Migration to CPRS does not change the resource settings. It only changes the mode of permission reconciliation.This section explains how to migrate resource configurations to CPRS.
Before migrating the resources, review the following considerations:
Upgrade from Identity Manager Engine 4.6.x to 4.7
For more information, see Upgrading Identity Manager Engine (Linux) or Upgrading the Identity Manager Engine (Windows) based on your platform
Upgrade Identity Applications from 4.6.x to 4.7
For more information, see Upgrading Identity Applications (Linux) or Upgrading Identity Applications and Identity Reporting (Windows) based on your platform.
Upgrade the driver packages.
NOTE:The existing MDAD resources become invalid after the driver is upgraded.
For more information, see Upgrading the Driver Packages for Identity Applications (Linux) or Upgrading the Driver Packages for Identity Applications (Windows) based on your platform.
Managing existing permissions involves migrating the existing resources and creating CPRS settings for those resources in the identity applications. The procedure is similar for AD and LDAP drivers. The following procedure uses LDAP driver as an example.

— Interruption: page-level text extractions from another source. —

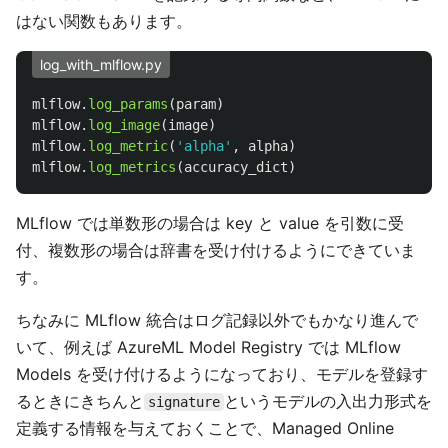
はない関数もあります。
log_with_mlflow.py
mlflow
.
log_params
(
param
)
mlflow
.
log_image
(
image
)
mlflow
.
log_metric
(
'
alpha
'
,
alpha
)
mlflow
.
log_metrics
(
accuracy_dict
)
MLflow では単数形の場合は key と value を引数に受
付、複数形の場合は辞書を受け付けるようにできていま
す。
ちなみに MLflow 統合はログ記録以外でもかなり進んで
いて、例えば AzureML Model Registry では MLflow
Models を受け付けるようになっており、モデルを登録す
るときにきちんと
というモデルの入出力形式を
signature
定義する情報を与えておくことで、Managed Online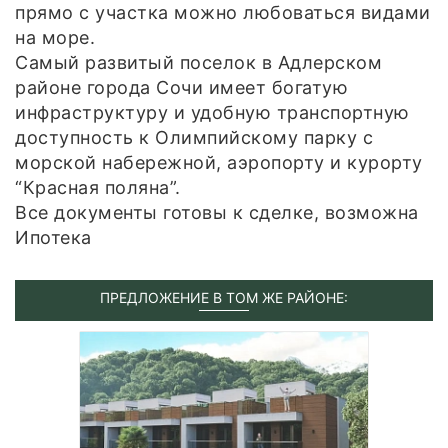
прямо с участка можно любоваться видами
на море.
Самый развитый поселок в Адлерском
районе города Сочи имеет богатую
инфраструктуру и удобную транспортную
доступность к Олимпийскому парку с
морской набережной, аэропорту и курорту
“Красная поляна”.
Все документы готовы к сделке, возможна
Ипотека
ПРЕДЛОЖЕНИЕ В ТОМ ЖЕ РАЙОНЕ: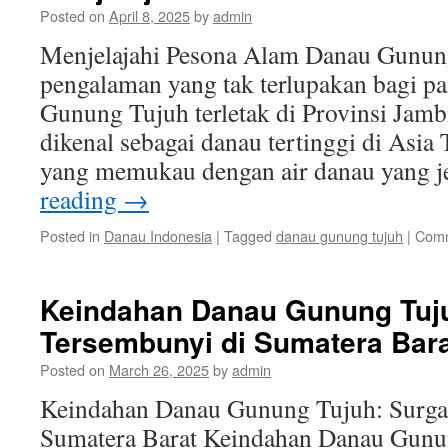
Posted on
April 8, 2025
by
admin
Menjelajahi Pesona Alam Danau Gunun
pengalaman yang tak terlupakan bagi pa
Gunung Tujuh terletak di Provinsi Jambi
dikenal sebagai danau tertinggi di Asia
yang memukau dengan air danau yang 
reading
→
Posted in
Danau Indonesia
|
Tagged
danau gunung tujuh
|
Comm
Keindahan Danau Gunung Tuj
Tersembunyi di Sumatera Bar
Posted on
March 26, 2025
by
admin
Keindahan Danau Gunung Tujuh: Surga
Sumatera Barat Keindahan Danau Gun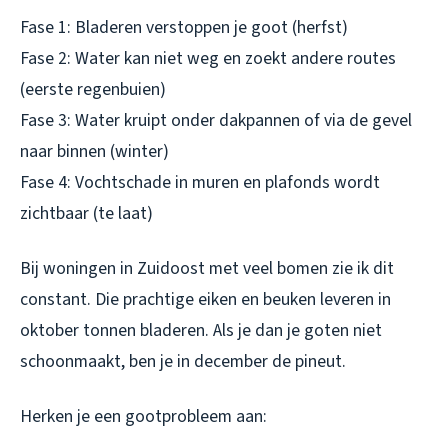
Fase 1: Bladeren verstoppen je goot (herfst)
Fase 2: Water kan niet weg en zoekt andere routes
(eerste regenbuien)
Fase 3: Water kruipt onder dakpannen of via de gevel
naar binnen (winter)
Fase 4: Vochtschade in muren en plafonds wordt
zichtbaar (te laat)
Bij woningen in Zuidoost met veel bomen zie ik dit
constant. Die prachtige eiken en beuken leveren in
oktober tonnen bladeren. Als je dan je goten niet
schoonmaakt, ben je in december de pineut.
Herken je een gootprobleem aan: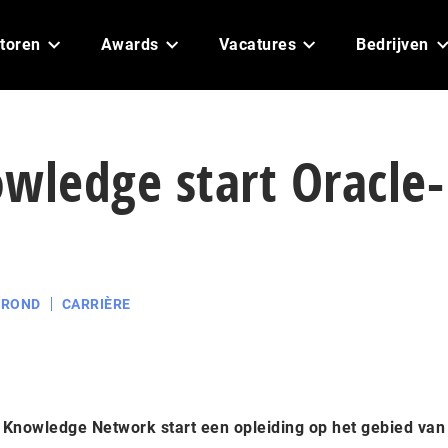
toren
Awards
Vacatures
Bedrijven
wledge start Oracle-
GROND
CARRIÈRE
l Knowledge Network start een opleiding op het gebied van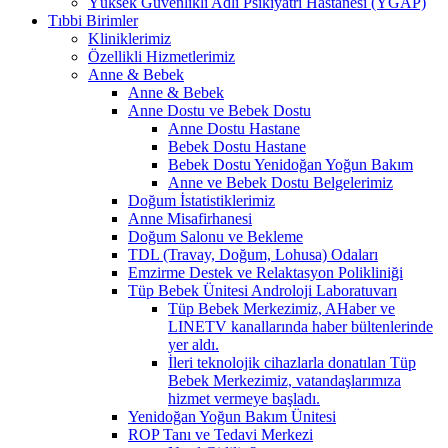
Yüksek Güvenlikli Adli Psikiyatri Hastanesi (YGAP)
Tıbbi Birimler
Kliniklerimiz
Özellikli Hizmetlerimiz
Anne & Bebek
Anne & Bebek
Anne Dostu ve Bebek Dostu
Anne Dostu Hastane
Bebek Dostu Hastane
Bebek Dostu Yenidoğan Yoğun Bakım
Anne ve Bebek Dostu Belgelerimiz
Doğum İstatistiklerimiz
Anne Misafirhanesi
Doğum Salonu ve Bekleme
TDL (Travay, Doğum, Lohusa) Odaları
Emzirme Destek ve Relaktasyon Polikliniği
Tüp Bebek Ünitesi Androloji Laboratuvarı
Tüp Bebek Merkezimiz, AHaber ve
LINETV kanallarında haber bültenlerinde
yer aldı.
İleri teknolojik cihazlarla donatılan Tüp
Bebek Merkezimiz, vatandaşlarımıza
hizmet vermeye başladı.
Yenidoğan Yoğun Bakım Ünitesi
ROP Tanı ve Tedavi Merkezi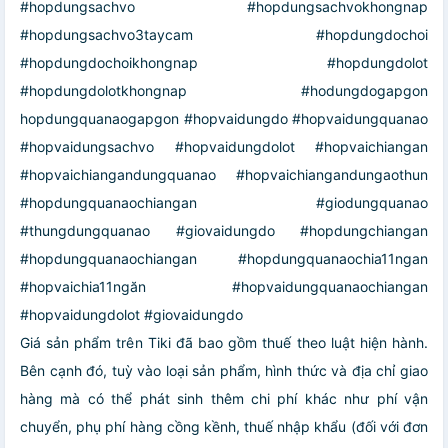
#hopdungsachvo #hopdungsachvokhongnap
#hopdungsachvo3taycam #hopdungdochoi
#hopdungdochoikhongnap #hopdungdolot
#hopdungdolotkhongnap #hodungdogapgon
hopdungquanaogapgon #hopvaidungdo #hopvaidungquanao
#hopvaidungsachvo #hopvaidungdolot #hopvaichiangan
#hopvaichiangandungquanao #hopvaichiangandungaothun
#hopdungquanaochiangan #giodungquanao
#thungdungquanao #giovaidungdo #hopdungchiangan
#hopdungquanaochiangan #hopdungquanaochia11ngan
#hopvaichia11ngăn #hopvaidungquanaochiangan
#hopvaidungdolot #giovaidungdo
Giá sản phẩm trên Tiki đã bao gồm thuế theo luật hiện hành.
Bên cạnh đó, tuỳ vào loại sản phẩm, hình thức và địa chỉ giao
hàng mà có thể phát sinh thêm chi phí khác như phí vận
chuyển, phụ phí hàng cồng kềnh, thuế nhập khẩu (đối với đơn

Navigate to Administration > Configuration > Permission Reconciliation and enable Permission Reconciliation.
In the Permission Reconciliation Settings Edit page, select an entitlement. For example: LDAP_Groups.
Select an existing resource. For example: Group_Membership_PCRS.
NOTE:You can select one or more resources for a multivalued entitlement.
Click Save.
Compute and publish permissions for Group_Membership_PCRS entitlement.
Set Add Logical System information to Entitlement Values to Yes in Global Configuration Values using iManager or Designer.
Enabling this option makes all the existing resources for an entitlement invalid. Therefore, you need to recreate the resources and publish the assignments.
Navigate to Administration > Resource and create new resources that have Logical System with entitlements.
In the Permission Reconciliation Settings Edit page, select an entitlement. For example, MDAD_Groups.
Select a Logical System and map the newly created resource with the new entitlement values.
NOTE:You can select one or more resource for a multivalued entitlement.
Click Save.
Compute and publish permissions for MDAD_Groups entitlement.
Few eDirectory objects created during PCRS are not cleaned up during CPRS package upgrade. Manually remove the following eDirectory objects from the driver object path after entitlement package upgrade:
PermissionOnboarding
Group_values
PermissionEntMapping
PermissionNameToFile
StaticValueEntitlementMap
EntitlementLLIDMapping (Only for MDAD)
HINT:Use idapps.out and driverset log files to trace the CPRS actions and events.